Along the way, I found that even when it felt like the world was cracking, shifting and imploding around me, I could eventually find peace in being alone, pushing myself, feeling my heart exploding out of my chest, and feeling my muscles and lungs burning. I kept myself alive and moving forward, with each challenging step.

As I learned during my battle with pancreatic cancer, sometimes it is the most difficult battles that we face that bring the deepest sense of meaning to our lives. Sometimes the battles take place in the public sphere. Sometimes those battles are internal, away from even our closest friends and family.

7 bridges

The hardest part of an ultra endurance event is usually not the race itself, but the training process. When you sign up, you commit to train and make sacrifices towards reaching your goal for months at a time. With each ultramarathon training cycle, I have learned something new about myself. This time around, I am redefining what ‘strength’ means to me personally. I am not afraid of suffering and sacrifice. In fact, there is a deep sense of satisfaction that comes through incredibly physically and emotionally demanding hard work. I needed to spend days, weeks, even months, exploring my own ability to endure, even embrace, suffering. In life, after all, we will suffer. Sometimes it seems like we have to endure way more than our fair share of suffering. But that is life. We all will face hardship and must learn how to endure pain. As I pushed myself, I knew if I could endure, I could survive not only the difficult trails, but what I was facing in my life.

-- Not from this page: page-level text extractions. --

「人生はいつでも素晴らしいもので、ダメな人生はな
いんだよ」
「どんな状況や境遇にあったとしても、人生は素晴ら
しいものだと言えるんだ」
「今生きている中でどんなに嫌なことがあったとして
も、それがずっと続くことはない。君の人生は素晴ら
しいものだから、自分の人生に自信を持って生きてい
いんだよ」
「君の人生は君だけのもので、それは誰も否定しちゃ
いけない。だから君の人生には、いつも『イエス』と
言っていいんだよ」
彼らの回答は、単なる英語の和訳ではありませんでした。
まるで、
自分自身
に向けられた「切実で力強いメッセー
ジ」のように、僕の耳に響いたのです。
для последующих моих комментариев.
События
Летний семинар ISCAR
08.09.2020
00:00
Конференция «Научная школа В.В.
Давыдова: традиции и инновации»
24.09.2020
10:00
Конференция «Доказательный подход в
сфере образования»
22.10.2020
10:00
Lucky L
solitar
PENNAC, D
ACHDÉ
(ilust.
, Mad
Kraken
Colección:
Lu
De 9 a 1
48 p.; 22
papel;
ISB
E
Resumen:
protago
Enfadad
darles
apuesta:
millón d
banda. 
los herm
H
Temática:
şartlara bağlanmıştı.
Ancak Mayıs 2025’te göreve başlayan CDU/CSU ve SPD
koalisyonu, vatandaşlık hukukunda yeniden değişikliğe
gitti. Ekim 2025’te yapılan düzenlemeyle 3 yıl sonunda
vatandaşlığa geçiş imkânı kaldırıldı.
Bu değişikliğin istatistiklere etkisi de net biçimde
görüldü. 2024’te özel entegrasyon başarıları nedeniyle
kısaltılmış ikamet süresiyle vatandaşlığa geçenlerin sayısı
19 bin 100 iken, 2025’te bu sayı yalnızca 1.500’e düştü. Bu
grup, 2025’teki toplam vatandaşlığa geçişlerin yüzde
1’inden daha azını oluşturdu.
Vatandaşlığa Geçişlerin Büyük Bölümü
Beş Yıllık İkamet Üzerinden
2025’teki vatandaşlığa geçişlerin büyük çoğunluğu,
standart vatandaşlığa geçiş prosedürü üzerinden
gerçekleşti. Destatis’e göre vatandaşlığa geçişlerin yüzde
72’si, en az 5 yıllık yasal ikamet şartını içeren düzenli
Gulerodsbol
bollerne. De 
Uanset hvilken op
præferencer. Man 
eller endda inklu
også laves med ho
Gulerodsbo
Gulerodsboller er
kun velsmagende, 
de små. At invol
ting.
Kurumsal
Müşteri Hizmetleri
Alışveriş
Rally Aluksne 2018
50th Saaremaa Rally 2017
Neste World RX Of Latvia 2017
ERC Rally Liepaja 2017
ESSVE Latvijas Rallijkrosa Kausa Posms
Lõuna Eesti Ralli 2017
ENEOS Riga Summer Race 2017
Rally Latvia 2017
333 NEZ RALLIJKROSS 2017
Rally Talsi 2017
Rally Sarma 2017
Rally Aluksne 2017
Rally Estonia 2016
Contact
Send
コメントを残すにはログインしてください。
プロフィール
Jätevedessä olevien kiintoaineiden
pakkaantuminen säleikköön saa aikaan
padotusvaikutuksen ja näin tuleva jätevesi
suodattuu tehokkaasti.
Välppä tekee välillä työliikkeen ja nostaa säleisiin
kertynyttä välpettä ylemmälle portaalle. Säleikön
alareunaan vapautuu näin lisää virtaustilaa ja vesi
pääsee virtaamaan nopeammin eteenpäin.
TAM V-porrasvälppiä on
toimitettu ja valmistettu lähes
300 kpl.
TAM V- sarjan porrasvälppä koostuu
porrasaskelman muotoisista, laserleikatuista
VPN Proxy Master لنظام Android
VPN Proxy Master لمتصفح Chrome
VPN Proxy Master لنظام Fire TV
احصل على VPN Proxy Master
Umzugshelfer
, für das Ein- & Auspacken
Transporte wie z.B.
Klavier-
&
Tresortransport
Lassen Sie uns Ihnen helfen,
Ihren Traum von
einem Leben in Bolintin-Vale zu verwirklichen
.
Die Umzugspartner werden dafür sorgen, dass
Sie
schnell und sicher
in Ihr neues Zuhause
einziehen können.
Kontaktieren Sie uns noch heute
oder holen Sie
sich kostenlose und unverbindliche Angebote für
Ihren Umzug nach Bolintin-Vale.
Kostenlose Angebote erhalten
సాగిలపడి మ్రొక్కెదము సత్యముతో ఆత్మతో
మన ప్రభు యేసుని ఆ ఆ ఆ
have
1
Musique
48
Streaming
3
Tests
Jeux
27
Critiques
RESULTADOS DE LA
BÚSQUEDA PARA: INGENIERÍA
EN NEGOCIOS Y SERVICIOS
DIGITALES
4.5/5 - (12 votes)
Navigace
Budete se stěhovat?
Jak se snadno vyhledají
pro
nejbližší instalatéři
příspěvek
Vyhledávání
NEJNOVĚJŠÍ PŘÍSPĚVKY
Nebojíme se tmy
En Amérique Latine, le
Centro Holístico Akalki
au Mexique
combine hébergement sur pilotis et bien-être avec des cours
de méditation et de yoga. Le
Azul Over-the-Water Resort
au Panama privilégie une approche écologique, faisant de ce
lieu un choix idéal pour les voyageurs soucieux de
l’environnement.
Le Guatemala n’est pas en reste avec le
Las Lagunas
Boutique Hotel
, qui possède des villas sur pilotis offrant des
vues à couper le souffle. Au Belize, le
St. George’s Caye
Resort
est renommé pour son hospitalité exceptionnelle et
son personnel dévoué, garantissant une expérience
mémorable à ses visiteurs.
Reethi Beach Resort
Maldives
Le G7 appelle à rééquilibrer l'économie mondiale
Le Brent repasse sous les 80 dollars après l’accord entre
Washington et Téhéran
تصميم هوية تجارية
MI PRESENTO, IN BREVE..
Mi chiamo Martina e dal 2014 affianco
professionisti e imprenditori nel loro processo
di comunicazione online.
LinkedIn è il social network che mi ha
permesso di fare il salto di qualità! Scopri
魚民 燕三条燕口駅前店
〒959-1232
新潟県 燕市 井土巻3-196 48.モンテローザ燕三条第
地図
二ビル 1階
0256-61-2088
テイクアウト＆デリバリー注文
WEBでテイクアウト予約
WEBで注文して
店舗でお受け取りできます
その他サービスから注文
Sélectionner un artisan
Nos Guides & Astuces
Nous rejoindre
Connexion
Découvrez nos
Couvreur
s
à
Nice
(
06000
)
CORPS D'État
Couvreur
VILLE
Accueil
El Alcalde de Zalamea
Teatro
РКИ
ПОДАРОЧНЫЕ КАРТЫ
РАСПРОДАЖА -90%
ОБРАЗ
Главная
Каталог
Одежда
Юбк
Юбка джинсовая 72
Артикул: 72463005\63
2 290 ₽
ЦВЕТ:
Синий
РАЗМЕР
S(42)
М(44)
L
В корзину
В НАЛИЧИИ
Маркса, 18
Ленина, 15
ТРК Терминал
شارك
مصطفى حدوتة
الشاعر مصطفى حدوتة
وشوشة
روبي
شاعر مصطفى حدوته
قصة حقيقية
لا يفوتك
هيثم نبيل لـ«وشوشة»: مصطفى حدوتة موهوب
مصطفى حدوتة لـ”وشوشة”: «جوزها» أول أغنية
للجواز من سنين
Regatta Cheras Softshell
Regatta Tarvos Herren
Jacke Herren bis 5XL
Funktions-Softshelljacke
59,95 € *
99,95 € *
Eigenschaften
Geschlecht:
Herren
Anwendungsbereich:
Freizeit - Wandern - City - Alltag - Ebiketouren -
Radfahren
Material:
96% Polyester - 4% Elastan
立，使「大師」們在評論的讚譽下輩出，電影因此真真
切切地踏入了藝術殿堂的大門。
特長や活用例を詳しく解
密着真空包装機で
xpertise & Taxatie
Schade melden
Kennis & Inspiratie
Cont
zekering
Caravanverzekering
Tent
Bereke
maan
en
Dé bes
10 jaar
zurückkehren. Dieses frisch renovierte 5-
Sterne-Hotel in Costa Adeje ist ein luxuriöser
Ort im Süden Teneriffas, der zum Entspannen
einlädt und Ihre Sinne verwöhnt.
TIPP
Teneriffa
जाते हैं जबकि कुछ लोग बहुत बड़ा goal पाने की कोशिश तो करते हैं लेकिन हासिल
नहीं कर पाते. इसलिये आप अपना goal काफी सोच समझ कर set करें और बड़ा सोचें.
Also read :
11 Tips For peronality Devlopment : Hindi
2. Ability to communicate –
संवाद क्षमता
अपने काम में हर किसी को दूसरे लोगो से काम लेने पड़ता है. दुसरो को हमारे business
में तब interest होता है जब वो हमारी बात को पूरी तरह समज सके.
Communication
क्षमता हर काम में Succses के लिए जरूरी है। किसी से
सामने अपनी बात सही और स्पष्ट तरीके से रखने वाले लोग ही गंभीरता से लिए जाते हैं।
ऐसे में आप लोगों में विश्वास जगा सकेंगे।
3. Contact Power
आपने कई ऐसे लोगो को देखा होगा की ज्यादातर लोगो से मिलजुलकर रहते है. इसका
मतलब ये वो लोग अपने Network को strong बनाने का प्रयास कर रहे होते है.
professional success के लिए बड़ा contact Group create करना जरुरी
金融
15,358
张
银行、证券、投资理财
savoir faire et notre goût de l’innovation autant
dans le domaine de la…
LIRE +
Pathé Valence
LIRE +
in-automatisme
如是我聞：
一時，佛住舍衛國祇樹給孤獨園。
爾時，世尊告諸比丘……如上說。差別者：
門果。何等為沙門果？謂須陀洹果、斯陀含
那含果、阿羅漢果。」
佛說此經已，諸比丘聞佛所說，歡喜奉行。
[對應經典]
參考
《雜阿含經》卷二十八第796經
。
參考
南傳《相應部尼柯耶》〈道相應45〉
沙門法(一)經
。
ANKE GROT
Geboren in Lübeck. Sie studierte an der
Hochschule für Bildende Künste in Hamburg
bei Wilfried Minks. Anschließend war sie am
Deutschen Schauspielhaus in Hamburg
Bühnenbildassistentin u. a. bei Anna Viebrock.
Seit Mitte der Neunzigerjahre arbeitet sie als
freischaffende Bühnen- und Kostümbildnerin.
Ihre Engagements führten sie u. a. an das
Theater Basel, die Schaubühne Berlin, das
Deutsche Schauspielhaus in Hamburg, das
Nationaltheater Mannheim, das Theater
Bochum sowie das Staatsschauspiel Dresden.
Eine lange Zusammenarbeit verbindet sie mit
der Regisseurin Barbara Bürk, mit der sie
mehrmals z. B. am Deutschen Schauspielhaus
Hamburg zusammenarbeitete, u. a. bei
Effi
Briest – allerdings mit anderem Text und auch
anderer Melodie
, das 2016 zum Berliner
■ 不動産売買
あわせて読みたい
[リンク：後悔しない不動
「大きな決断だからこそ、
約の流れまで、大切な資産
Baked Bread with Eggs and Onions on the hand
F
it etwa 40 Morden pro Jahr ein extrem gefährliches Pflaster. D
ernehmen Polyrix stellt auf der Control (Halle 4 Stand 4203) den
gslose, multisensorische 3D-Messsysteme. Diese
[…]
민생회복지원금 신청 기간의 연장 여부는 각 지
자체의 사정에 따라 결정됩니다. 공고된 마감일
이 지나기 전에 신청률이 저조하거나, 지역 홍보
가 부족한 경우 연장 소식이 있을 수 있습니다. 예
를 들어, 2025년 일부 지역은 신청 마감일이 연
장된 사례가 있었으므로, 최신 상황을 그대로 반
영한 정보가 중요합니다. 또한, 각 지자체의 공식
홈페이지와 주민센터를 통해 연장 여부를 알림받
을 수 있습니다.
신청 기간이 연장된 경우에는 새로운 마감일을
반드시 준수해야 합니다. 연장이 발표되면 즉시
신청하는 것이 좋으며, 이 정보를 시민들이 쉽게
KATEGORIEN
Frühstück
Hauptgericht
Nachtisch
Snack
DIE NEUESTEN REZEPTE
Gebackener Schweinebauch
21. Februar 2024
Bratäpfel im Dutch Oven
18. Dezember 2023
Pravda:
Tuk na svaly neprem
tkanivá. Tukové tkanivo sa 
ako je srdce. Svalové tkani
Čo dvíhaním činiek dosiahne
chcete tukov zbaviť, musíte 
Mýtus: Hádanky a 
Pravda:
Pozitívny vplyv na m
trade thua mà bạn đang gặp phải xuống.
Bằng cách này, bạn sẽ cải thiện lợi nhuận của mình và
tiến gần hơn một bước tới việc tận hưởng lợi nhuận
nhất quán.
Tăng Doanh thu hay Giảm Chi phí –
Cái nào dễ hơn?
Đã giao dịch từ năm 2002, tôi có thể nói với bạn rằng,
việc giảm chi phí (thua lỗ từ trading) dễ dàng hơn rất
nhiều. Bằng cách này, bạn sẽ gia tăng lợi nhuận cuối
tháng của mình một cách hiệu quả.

Though it has not always been easy, my countless miles on the trail have been a much-needed time of learning and reflection. In times when I felt alone and lonely, I found peace, contentment and a sense of self-reliance on the Colorado trails. I did not find a quick fix to any of the issues I was trying to sort out. Instead, I found that sometimes what we need is not a solution or a quick-fix but trust and patience in ourselves and the process. Gradually, the laughter and joy began to emerge again. I learned that I can look out into the abyss and question my purpose but that does not mean that I will disappear into the depths and darkness.

dawn

 

 

 

 

 

 

 

Cheyenne Mtn Trail Race 50K

I divide a lot of my life into ‘Before’ and ‘After’. We all have plenty of ‘befores’ and ‘afters’ in life, of course. For example, there is before/after marriage and before/after having children. For the past couple of years, it most typically refers to ‘before’ and ‘after’ my pancreatic cancer diagnosis. I last ran the Cheyenne Mountain Trail Race 50k in the ‘Before’ era of my life. It was April 2013, and I was gearing up to run the Vermont 100. I was in great shape and healthy and strong. I had been training hard for months. I ran a 5:48, finishing as fourth female, first master. I was happy and proud. I ran pretty much the entire race and finished feeling good about my fitness and my ability. That was ‘before’.

CM2013 podium

I had some misgivings about returning to a race that I had run in my ultra prime, so to speak, but I love the course, love the Race Directors, Tim Bergsten and Michael Pharis, and enjoy local running events. So, I signed up in January with every intention of training to get into hilly, ultramarathon shape. Unfortunately, a foot injury has kept me off of the hills and family commitments have forced me to cut my runs short. The training just has not been what it should be. I knew that I was physically incapable of turning in a good, competitive race effort, but I knew I could finish the 50 k as a training run.

I am going to subtitle this post as “The Race Where I Carried a Bullmastiff on My Back.” For every ultra I run, Peyton, my 13-year-old, makes me a little good luck charm. I have become superstitious about having my good luck charm. As I was running out the door to the start of the Cheyenne Mountain Trail Race 50k, Steve said to Peyton, “Did you make anything for mommy?” I had forgotten to ask and she had forgotten our tradition, but she did not want to let me down, so she ran off to her room and came back with this:

shrinky dink

It is a shrinky dink. She said enthusiastically, “It kind of looks like Greta!” I believe that it was actually a pug,  but for the sake of providing a sense of meaning, let’s just go with it and call it ‘Greta the Bullmastiff’. I stuffed the Bullmastiff in the back pocket of my new running skirt. Little did I know that I would soon feel like I was carrying an actual mastiff on my back.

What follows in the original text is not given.